Look through the records, and whenever a line includes the word "Suppliers", copy it.

==== Exercise data ====

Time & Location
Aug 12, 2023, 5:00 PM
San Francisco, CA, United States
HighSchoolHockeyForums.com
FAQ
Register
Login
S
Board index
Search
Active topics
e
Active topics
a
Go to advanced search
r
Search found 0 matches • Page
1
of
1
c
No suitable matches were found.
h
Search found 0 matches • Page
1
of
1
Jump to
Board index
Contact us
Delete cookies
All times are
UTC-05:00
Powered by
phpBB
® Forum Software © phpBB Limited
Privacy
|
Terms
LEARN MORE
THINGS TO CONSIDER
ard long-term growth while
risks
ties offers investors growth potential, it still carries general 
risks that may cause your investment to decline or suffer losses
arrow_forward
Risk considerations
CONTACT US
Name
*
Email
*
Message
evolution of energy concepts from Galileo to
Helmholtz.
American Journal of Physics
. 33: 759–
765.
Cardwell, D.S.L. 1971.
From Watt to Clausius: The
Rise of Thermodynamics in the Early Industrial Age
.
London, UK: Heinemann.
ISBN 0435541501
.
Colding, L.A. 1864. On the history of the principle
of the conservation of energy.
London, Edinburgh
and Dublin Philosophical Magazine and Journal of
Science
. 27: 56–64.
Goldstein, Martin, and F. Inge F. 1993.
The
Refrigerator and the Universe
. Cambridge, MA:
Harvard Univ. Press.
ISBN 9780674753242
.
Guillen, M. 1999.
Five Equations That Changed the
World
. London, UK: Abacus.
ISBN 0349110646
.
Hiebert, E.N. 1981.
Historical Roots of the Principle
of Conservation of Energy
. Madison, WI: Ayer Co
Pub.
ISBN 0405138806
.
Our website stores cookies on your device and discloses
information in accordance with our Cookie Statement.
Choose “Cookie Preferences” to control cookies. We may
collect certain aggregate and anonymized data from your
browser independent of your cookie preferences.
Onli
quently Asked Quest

====
==== Exercise data ====

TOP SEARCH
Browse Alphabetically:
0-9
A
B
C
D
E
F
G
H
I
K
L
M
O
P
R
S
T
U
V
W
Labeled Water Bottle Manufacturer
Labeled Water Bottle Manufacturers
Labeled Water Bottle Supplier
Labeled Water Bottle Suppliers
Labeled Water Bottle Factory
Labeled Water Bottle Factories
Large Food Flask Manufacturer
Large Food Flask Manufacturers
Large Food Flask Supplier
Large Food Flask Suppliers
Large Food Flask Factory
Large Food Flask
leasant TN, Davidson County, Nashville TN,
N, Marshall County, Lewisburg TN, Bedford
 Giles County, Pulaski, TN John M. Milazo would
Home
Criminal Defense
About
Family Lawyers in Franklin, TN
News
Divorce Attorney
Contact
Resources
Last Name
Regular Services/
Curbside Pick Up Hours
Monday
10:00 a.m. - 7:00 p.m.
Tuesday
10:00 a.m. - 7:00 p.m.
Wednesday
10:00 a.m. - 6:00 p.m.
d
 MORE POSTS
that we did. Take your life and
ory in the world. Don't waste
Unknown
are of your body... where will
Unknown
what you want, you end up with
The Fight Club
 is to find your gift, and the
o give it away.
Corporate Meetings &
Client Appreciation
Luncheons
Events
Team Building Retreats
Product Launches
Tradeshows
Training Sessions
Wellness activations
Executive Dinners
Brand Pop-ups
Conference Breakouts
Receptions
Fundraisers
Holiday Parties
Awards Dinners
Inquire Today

====
==== Exercise data ====

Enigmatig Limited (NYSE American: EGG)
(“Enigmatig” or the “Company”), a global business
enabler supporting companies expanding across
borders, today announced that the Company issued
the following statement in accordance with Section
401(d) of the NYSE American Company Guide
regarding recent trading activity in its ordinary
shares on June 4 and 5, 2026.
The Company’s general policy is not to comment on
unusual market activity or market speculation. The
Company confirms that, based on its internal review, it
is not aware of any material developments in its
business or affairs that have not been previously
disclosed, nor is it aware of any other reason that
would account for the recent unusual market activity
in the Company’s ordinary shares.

====

# [Solution to the exercise]
Labeled Water Bottle Suppliers
Large Food Flask Suppliers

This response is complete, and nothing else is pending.